Institute of Control and Computation Engineering, University of Zielona Góra, ul. Ogrodowa 3b, 65-246 Zielona Góra, Poland.
Comput Biol Med. 2013 Oct;43(10):1563-72. doi: 10.1016/j.compbiomed.2013.08.003. Epub 2013 Aug 19.
Prompt and widely available diagnostics of breast cancer is crucial for the prognosis of patients. One of the diagnostic methods is the analysis of cytological material from the breast. This examination requires extensive knowledge and experience of the cytologist. Computer-aided diagnosis can speed up the diagnostic process and allow for large-scale screening. One of the largest challenges in the automatic analysis of cytological images is the segmentation of nuclei. In this study, four different clustering algorithms are tested and compared in the task of fast nuclei segmentation. K-means, fuzzy C-means, competitive learning neural networks and Gaussian mixture models were incorporated for clustering in the color space along with adaptive thresholding in grayscale. These methods were applied in a medical decision support system for breast cancer diagnosis, where the cases were classified as either benign or malignant. In the segmented nuclei, 42 morphological, topological and texture features were extracted. Then, these features were used in a classification procedure with three different classifiers. The system was tested for classification accuracy by means of microscopic images of fine needle breast biopsies. In cooperation with the Regional Hospital in Zielona Góra, 500 real case medical images from 50 patients were collected. The acquired classification accuracy was approximately 96-100%, which is very promising and shows that the presented method ensures accurate and objective data acquisition that could be used to facilitate breast cancer diagnosis.

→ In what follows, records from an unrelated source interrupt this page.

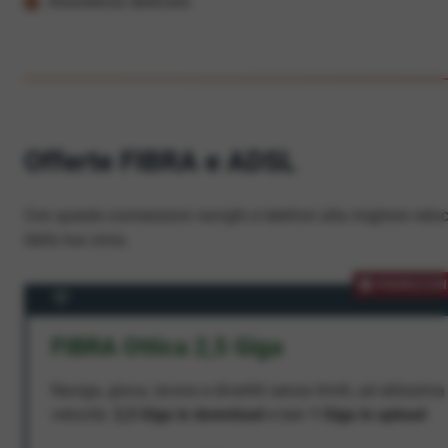
Assistenza dedicata
Offerte FIBRA e ADSL
Con queste connessioni navighi e telefoni alla migliore veloc
dalla tua zona.
PROMOZION
FIBRA Ottica 2,5 Giga
Naviga, gioca, lavora e divertiti senza limiti, ad altissima
velocità:
2,5 Giga in download
e ben
1 Giga in upload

早期诊断和广泛应用于乳腺癌的诊断对于患者的预后至关重要。诊断方法之一是分析乳房的细胞学材料。这项检查需要细胞学专家具备广泛的知识和丰富的经验。计算机辅助诊断可以加快诊断过程并实现大规模筛查。在细胞学图像的自动分析中,最大的挑战之一是核的分割。在这项研究中,在快速核分割任务中测试和比较了四种不同的聚类算法。K-均值、模糊 C-均值、竞争学习神经网络和高斯混合模型被纳入彩色空间的聚类中,同时在灰度级采用自适应阈值。这些方法被应用于乳腺癌诊断的医学决策支持系统中,其中病例被分为良性或恶性。在分割的核中,提取了 42 种形态学、拓扑和纹理特征。然后,这些特征被用于三个不同分类器的分类过程。通过细针乳腺活检的显微镜图像对系统进行分类准确性测试。与泽利尼亚戈拉地区医院合作,从 50 名患者中收集了 500 张真实病例的医学图像。获得的分类准确率约为 96%-100%,这非常有前景,表明所提出的方法确保了准确和客观的数据采集,可用于辅助乳腺癌诊断。